Pemanfaatan BPA memang cukup luas, termasuk pada kemasan kaleng. Dalam buku How to Understand BPA Information Correctly, BPA berfungsi sebagai pelapis kaleng dan wadah makanan atau minuman untuk melindungi kontak langsung dengan makanan yang dapat menyebabkan korosi dan karat.
Menghindari paparan BPA memang tidak mudah, mengingat bahan kimia ini dapat ditemukan di mana-mana. Oleh sebab itu, dr. Karin pun memberikan sejumlah tips untuk meminimalisir potensi migrasi BPA.
BPOM sendiri telah menetapkan batas aman migrasi BPA pada kemasan pangan yaitu tidak lebih dari 600 mikrogram/kg (0,6 bpj). Menurut penelitian, ujar dr. Karin, sejauh ini kandungan yang dikonsumsi masyarakat masih berada jauh di bawah ambang batas aman yang ditetapkan.
6. Mengurangi porsi makan secara ekstrem
Alih-alih melakukannya, dr. Karin menyarankan untuk menjaga pola makan. Terdapat tiga jenis makanan yang sebaiknya dikurangi atau sebisa mungkin dihindari, yaitu makanan yang digoreng (deep fried), gula, dan tepung.

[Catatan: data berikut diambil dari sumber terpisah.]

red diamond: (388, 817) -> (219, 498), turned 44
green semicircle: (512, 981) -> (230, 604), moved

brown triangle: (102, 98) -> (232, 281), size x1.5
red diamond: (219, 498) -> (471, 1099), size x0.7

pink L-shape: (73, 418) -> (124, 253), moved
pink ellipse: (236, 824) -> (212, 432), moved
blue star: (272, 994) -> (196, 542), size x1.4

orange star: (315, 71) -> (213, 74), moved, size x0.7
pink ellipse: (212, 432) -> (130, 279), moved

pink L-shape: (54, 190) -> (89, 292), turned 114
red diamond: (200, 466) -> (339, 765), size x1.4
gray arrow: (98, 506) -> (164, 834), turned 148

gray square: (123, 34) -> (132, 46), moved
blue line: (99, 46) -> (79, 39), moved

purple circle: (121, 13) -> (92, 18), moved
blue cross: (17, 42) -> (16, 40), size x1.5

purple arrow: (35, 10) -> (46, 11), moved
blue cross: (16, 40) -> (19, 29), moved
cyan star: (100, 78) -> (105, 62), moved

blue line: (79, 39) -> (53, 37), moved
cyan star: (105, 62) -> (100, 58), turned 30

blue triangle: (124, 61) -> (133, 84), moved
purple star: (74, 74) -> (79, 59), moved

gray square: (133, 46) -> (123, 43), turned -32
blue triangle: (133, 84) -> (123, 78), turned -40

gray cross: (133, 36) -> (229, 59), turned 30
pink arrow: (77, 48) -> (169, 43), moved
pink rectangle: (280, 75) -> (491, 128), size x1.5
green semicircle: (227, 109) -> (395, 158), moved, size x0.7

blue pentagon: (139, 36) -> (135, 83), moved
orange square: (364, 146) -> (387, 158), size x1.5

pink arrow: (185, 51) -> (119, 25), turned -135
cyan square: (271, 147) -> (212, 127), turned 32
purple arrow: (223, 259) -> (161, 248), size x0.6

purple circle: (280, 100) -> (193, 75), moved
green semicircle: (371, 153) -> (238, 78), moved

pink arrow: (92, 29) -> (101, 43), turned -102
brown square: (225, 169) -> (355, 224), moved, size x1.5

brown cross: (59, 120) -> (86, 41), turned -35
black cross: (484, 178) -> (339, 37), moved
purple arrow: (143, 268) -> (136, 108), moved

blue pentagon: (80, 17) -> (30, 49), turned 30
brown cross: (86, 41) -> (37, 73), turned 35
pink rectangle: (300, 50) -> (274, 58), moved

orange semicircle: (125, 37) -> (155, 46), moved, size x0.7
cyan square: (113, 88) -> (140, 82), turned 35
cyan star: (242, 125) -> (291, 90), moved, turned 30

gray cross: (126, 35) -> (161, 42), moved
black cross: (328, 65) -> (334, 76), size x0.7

Sementara untuk konsumsi sayur-sayuran, dr. Karin lebih menganjurkan untuk mengonsumsi makanan (sayur) padat daripada dalam bentuk cair (diblender), khususnya bagi seseorang yang tidak memiliki kondisi medis tertentu.
Sebab, ketika mengunyah, otak akan memberi sinyal kepada usus untuk menghasilkan hormon kenyang. Selain itu, makanan padat cenderung lebih lama berpindah dari lambung ke usus sehingga dapat memicu rasa kenyang yang lebih lama.
Saat memutuskan untuk diet, pastikan kamu melakukan cross-check terlebih dahulu apabila memperoleh informasi yang janggal di dunia maya. Pertimbangkan pula berkonsultasi dengan dokter ahli agar program diet bisa optimal dan sehat.